Solved Binaries get rewritten at jail start with unionfs

D-FENS · Mar 15, 2019

I am working on a solution for mass jails deployment based on ZFS datasets and unionfs.
A jail template is created by extracting base archive into the dataset. Then the dataset is mounted read-only in all the jails' roots and each jail has its own lean dataset, where only the deltas are stored.

The goal is, when an update is applied, only the template is modified and the jails automatically get the updates without duplicating the files for each jail.

My problem is, when I start a jail with initially empty top unionfs layer (R/W), many standard files in /bin, /lib, /sbin etc. get rewritten with the current timestamp but the sizes are identical. This bloats the jail's dataset and will probably break the update, when I update the template, the older files from the jails will hide what is the latest version in the lower unionfs layer.

Why do the binary files get rewritten? This happens only for a handful of them, for example /bin/sh, /bin/cat, /bin/mkdir etc. In total, it's about 7 MB and ~300 files.

Here is a little visual help about the situation:

level 0 ------ jail*/root, R/W -------------- : should contain only the changed files in each jail (but the rewritten files in /bin land here and hide the respective files in level 1).
level 1 ------ template/root, R/O -------------- : contains the system base, completely generic, to be updated regularly

I know about the possibility to mount read-only directories via nullfs, but this option looks quite complicated compared to the simple layering with unionfs, which should work in principle.

D-FENS · Mar 15, 2019

Here is my configuration:

Bash:

# fstab
/jails/template/root    /jails/overlay/mnt       unionfs         ro                                                                      0       0
/jails/overlay/root     /jails/overlay/mnt       unionfs         rw,noatime,cow,max_files=32768,allow_other,use_ino,suid,nonempty        1       0


#jail.conf
overlay {
        host.hostname = "overlay";
        path = "/jails/overlay/mnt";
        exec.clean;
        
        exec.system_user = "root";
        exec.jail_user = "root";

        vnet;
        vnet.interface = "";

        allow.raw_sockets;
        mount.devfs;
        devfs_ruleset="4";
        
        mount.fstab = "$path/../fstab";
        
        exec.consolelog = "$path/../log/jail_${name}_console.log";
        
        # hooks only create/destroy network interfaces via ifconfig
        exec.prestart  += "$path/../exe/hooks/prestart.sh  $name";
        exec.poststart += "$path/../exe/hooks/poststart.sh $name";
        exec.prestop   += "$path/../exe/hooks/prestop.sh   $name";
        exec.poststop  += "$path/../exe/hooks/poststop.sh  $name";
        
        exec.start += "/bin/sh -x /etc/rc";
        exec.stop  =  "/bin/sh -x /etc/rc.shutdown";
}

D-FENS · Mar 16, 2019

Another interesting observation.
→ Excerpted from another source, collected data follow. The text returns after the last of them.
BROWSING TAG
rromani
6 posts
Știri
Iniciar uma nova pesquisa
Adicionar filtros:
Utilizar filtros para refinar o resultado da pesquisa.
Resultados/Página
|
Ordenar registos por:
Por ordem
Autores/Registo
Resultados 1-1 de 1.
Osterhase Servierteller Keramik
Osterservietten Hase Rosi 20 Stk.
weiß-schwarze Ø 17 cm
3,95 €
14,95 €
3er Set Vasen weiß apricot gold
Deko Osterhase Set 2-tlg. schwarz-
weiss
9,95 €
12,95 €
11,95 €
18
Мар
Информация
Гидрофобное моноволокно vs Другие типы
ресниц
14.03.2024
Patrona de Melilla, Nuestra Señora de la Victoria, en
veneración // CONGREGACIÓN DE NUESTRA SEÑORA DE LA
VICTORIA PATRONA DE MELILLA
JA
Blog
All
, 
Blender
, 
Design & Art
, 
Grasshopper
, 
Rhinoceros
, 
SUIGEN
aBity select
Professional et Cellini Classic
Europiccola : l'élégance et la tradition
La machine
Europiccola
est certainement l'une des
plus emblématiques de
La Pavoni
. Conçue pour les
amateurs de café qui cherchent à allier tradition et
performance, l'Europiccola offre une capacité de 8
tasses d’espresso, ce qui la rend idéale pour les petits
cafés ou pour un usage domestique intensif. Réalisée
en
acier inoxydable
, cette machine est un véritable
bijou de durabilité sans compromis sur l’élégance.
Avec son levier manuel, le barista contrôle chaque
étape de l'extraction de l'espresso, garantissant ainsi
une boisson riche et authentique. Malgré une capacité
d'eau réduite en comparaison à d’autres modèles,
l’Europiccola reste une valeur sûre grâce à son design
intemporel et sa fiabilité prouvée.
I started setting template's ZFS dataset property "readonly=on" and all of a sudden those files don't get recreated in the jails anymore.
Why would the readonly property of the template's dataset have this impact on another file system mounted on top of it R/W via unionfs?

SirDice · Mar 18, 2019

Code:

BUGS
     THIS FILE SYSTEM TYPE IS NOT YET FULLY SUPPORTED (READ: IT DOESN'T WORK)
     AND USING IT MAY, IN FACT, DESTROY DATA ON YOUR SYSTEM.  USE AT YOUR OWN
     RISK.  BEWARE OF DOG.  SLIPPERY WHEN WET.  BATTERIES NOT INCLUDED.

From mount_unionfs(8).

D-FENS · Mar 19, 2019

I actually use sysutils/fusefs-unionfs, unionfs(8). This manual page does not warn about missing support. There is a known issue about disabling copy-on-write, but I enable it, so it should in theory work.
As mentioned above, it actually works as expected, but when I set the "readonly" ZFS property of the lower layer to "on". I am wondering why the file system behaves like this.

Edit:
Wow, now I took a look at my fstab again, and you're completely right! It actually goes back to mount_unionfs. That's probably what happens.
I initially used a script for mounting (fusefs-unionfs) and then switched to fstab.
Thanks, I'll check if the problem persists when I use fusefs-unionfs via the command line instead of fstab.
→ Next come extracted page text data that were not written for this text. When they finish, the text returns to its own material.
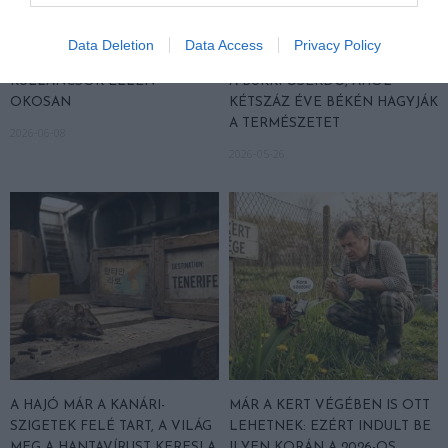
Data Deletion
Data Access
Privacy Policy
KULLANCSOK ELLEN
A BÜKKI ŐSERDŐ, AHOL
OKOSAN
KÉTSZÁZ ÉVE BÉKÉN HAGYJÁK
A TERMÉSZETET
2026-06-08
2026-05-26
A HAJÓ MÁR A KANÁRI-
MÁR A KERT VÉGÉBEN IS OTT
SZIGETEK FELÉ TART, A VILÁG
LEHETNEK: EZÉRT INDULT BE
MEG A HANTAVÍRUST KERESI A
ILYEN KORÁN A 2026-OS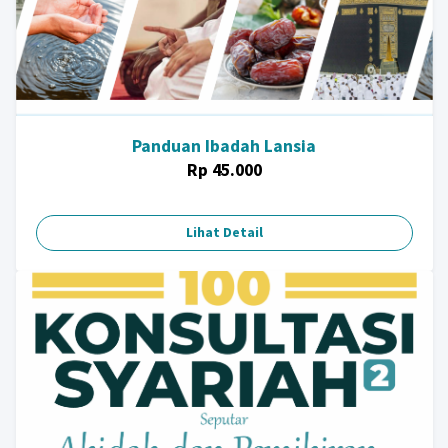
Panduan Ibadah Lansia
Rp 45.000
Lihat Detail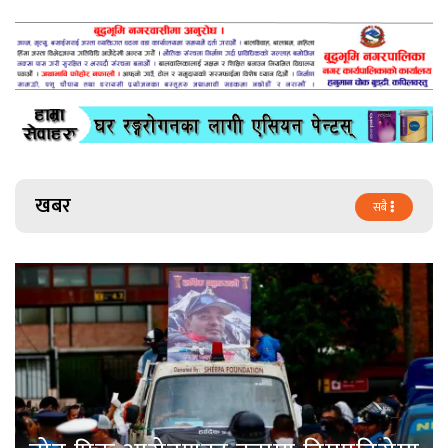
खबर
सबै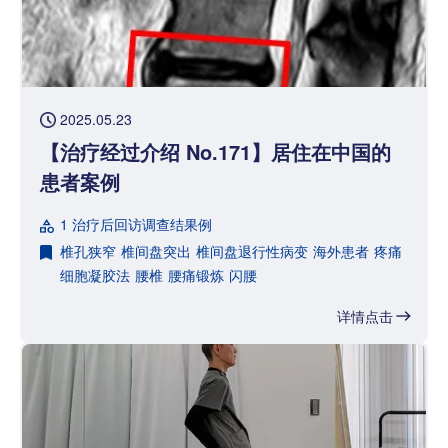
2025.05.23
【治疗经过介绍 No.171】居住在中国的
患者案例
1 治疗后回访调查结果例
椎孔狭窄
椎间盘突出
椎间盘退行性病变
海外患者
疼痛
细胞凝胶法
腰椎
腰痛锻炼
闪腰
详情点击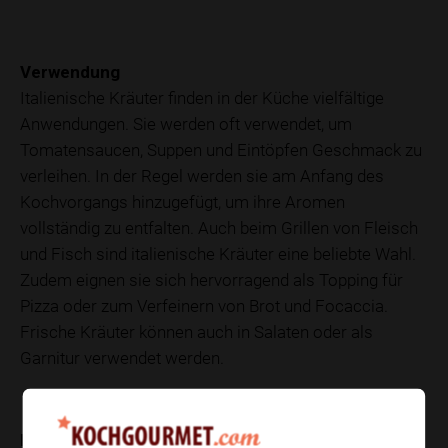
Verwendung
Italienische Kräuter finden in der Küche vielfältige
Anwendungen. Sie werden oft verwendet, um
Tomatensaucen, Suppen und Eintöpfen Geschmack zu
verleihen. In der Regel werden sie am Anfang des
Kochvorgangs hinzugefügt, um ihre Aromen
vollständig zu entfalten. Auch beim Grillen von Fleisch
und Fisch sind italienische Kräuter eine beliebte Wahl.
Zudem eignen sie sich hervorragend als Topping für
Pizza oder zum Verfeinern von Brot und Focaccia.
Frische Kräuter können auch in Salaten oder als
Garnitur verwendet werden.
Nährwerte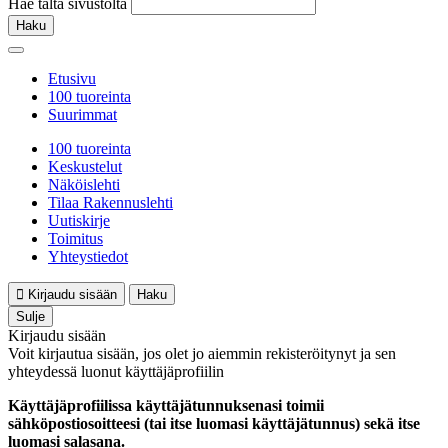
Hae tältä sivustolta
Haku
Etusivu
100 tuoreinta
Suurimmat
100 tuoreinta
Keskustelut
Näköislehti
Tilaa Rakennuslehti
Uutiskirje
Toimitus
Yhteystiedot
Kirjaudu sisään
Haku
Sulje
Kirjaudu sisään
Voit kirjautua sisään, jos olet jo aiemmin rekisteröitynyt ja sen
yhteydessä luonut käyttäjäprofiilin
Käyttäjäprofiilissa käyttäjätunnuksenasi toimii
sähköpostiosoitteesi (tai itse luomasi käyttäjätunnus) sekä itse
luomasi salasana.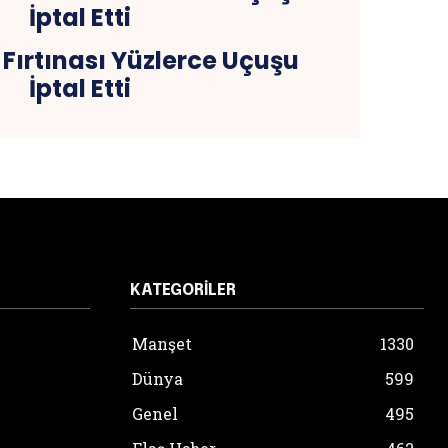
Fırtınası Yüzlerce Uçuşu
İptal Etti
KATEGORILER
Manşet
1330
Dünya
599
Genel
495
The.Silicon.Projects · Mar 19, 2019

You MUST mount the unionfs layer with NOATIME option, and so the system will no attempt to update the access time.
This is the reason why it rewrites the binaries.

Setting the underlying layer in read only mode doesn't block the access time update process... it will just block the writting process
With unionfs, the system find a writtable layer.... so it writes on it.
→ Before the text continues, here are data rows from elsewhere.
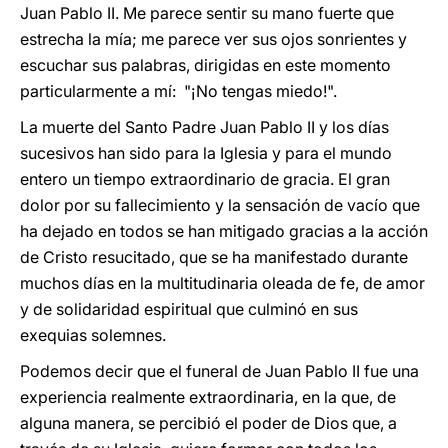
Juan Pablo II. Me parece sentir su mano fuerte que
estrecha la mía; me parece ver sus ojos sonrientes y
escuchar sus palabras, dirigidas en este momento
particularmente a mí: "¡No tengas miedo!".
La muerte del Santo Padre Juan Pablo II y los días
sucesivos han sido para la Iglesia y para el mundo
entero un tiempo extraordinario de gracia. El gran
dolor por su fallecimiento y la sensación de vacío que
ha dejado en todos se han mitigado gracias a la acción
de Cristo resucitado, que se ha manifestado durante
muchos días en la multitudinaria oleada de fe, de amor
y de solidaridad espiritual que culminó en sus
exequias solemnes.
Podemos decir que el funeral de Juan Pablo II fue una
experiencia realmente extraordinaria, en la que, de
alguna manera, se percibió el poder de Dios que, a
As SirDice said, unionfs is not totally reliable.

I have also tested unionfs in jail in the past, I have finally dropped.... exactly for the reason I explain here. Because with unionfs it is impossible to force read only mode
For example, if I want to "lock" a file, with unionfs it doesn't work anymore because filesystem only take into account the writtable flag of the upper layer

To lock a given file, you must create manually a new version of the file on the upper layer that will mask the underlying version of the file, and then use "chmod" which will apply to the file on the upper unionfs layer. So this reduce the interest of unionfs.

Unionfs implementation has some limitations "by design".
Many people have tested before you unionfs in jail, you are not the first, many people have finally dropped this idea because unionfs brings more problems than it solves ones.

Unionfs may be used in some limited scenario as merging some targeted user's directories as applications list....

D-FENS · Mar 19, 2019

Wozzeck.Live said:
You MUST mount the unionfs layer with NOATIME option, and so the system will no attempt to update the access time.
This is the reason why it rewrites the binaries.

Setting the underlying layer in read only mode doesn't block the access time update process... it will just block the writting process
With unionfs, the system find a writtable layer.... so it writes on it.

A SirDice said, unionfs is not totally realiable.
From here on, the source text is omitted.